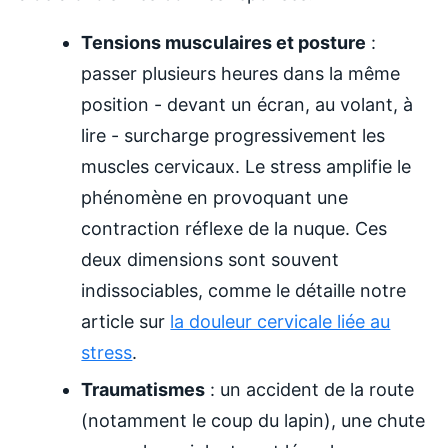
Tensions musculaires et posture
:
passer plusieurs heures dans la même
position - devant un écran, au volant, à
lire - surcharge progressivement les
muscles cervicaux. Le stress amplifie le
phénomène en provoquant une
contraction réflexe de la nuque. Ces
deux dimensions sont souvent
indissociables, comme le détaille notre
article sur
la douleur cervicale liée au
stress
.
Traumatismes
: un accident de la route
(notamment le coup du lapin), une chute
═══
Work instructions: An exact copy is required of each line from the one containing "Traumatismes" through the last line of the material, and of no other line.

Response area:
Traumatismes
: un accident de la route
(notamment le coup du lapin), une chute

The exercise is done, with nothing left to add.